Sowohl der BGH (Beschluss vom 28.02.2024 - IX ZB 30/23 -) wie auch der BFH (Beschluss vom 28.06.2024 - I B 21/23 (AdV) -) mussten sich mit der Frage auseinandersetzen, ob das Rechtsmittel (BGH: Berufung; BFH: Beschwerde) zulässig war, insoweit in beiden Fällen nicht der im jeweiligen Schriftsatz am Ende benannte Rechtsanwalt (BGH) bzw. Steuerberater (BFH) den jeweiligen Schriftsatz über sein besonderes elektronisches Anwaltspostfach (BGH) bzw. besonderes elektronisches Steuerberaterpostfach (BFH) versandte, sondern ein anderer Rechtsanwalt (BGH) bzw. Steuerberater (BFH) aus der gleichen Sozietät, im Fall des BGH mit qualifizierter elektronischer Signatur, im Fall des BFH ohne qualifizierte Signatur aus seinem elektronischen Postfach versandte. Der BGH nahm ein zulässiges Rechtsmittel an, der BFH sah hier ein unzulässiges Rechtsmittel.
1. Die Entscheidungen:
a) Im Fall des BGH legitimierte sich für den Beklagten die Rechtsanwaltssozietät G. (der der Beklagte angehörte) und wurde die Berufungsschrift von dem Beklagten einfach signiert (maschinenschriftliche Namensangabe mit Zusatz „Rechtsanwalt“) allerdings nicht von diesem, sondern dem der Sozietät angehörenden Rechtsanwalt J. qualifiziert elektronisch signiert und über dessen elektronisches Anwaltspostfach (beA) dem Gericht übermittelt. Das Berufungsgericht verwarf die Berufung als unzulässig.
Die dagegen erhobene Rechtsbeschwerde war erfolgreich. Die Berufungsschrift sei fristgerecht eingegangen, da die qualifizierte elektronische Signatur des RA J. ausreichend gewesen sei. Es fehle – entgegen der Auffassung des Berufungsgerichts – nicht an einem nach außen in Erscheinung tretenden fehlenden Bindeglied zwischen der auf den Namen des Beklagten lautenden einfachen Signatur und der qualifizierten Signatur des RA J. § 130 Abs. 3 S. 1 ZPO verlange, dass das elektronische Dokument mit einer qualifizierten elektronischen Signatur der verantwortenden Person oder von dieser signiert würde; die einfache Signatur sei ausreichend, wenn der einfach signierende Rechtsanwalt den Schriftsatz selbst über den sicheren Übermittlungsweg (hier: beA) nach § 130a Abs. 4 ZPO übermittle.
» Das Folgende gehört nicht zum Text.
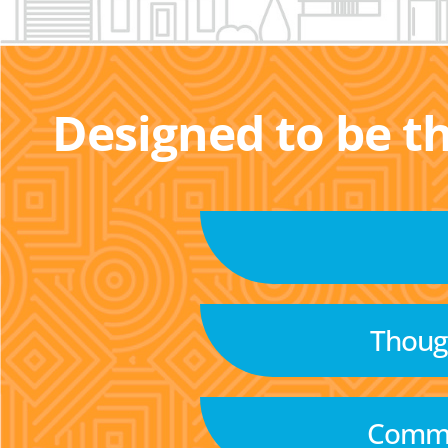
Designed to be t
Though
Commu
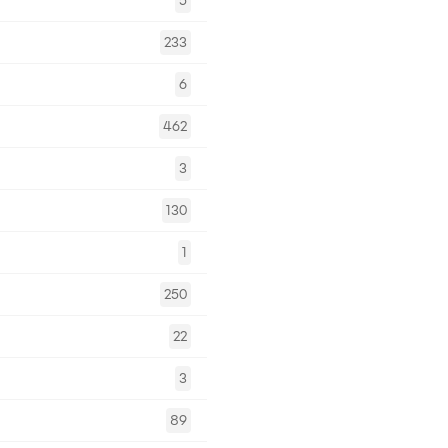
5
233
6
462
3
130
1
250
22
3
89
Würde der Schriftsatz mit einer qualifizierten elektronischen Signatur versehen, entsprächen deren Rechtswirkung unmittelbar denen einer handschriftlichen Unterschrift gem. § 130 Nr. 6 ZPO. Der das Dokument mit qualifizierter elektronischer Signatur einreichende Rechtsanwalt übernehme für dessen Inhalt – ebenso wie bei einer handschriftlichen Unterschrift – die Verantwortung.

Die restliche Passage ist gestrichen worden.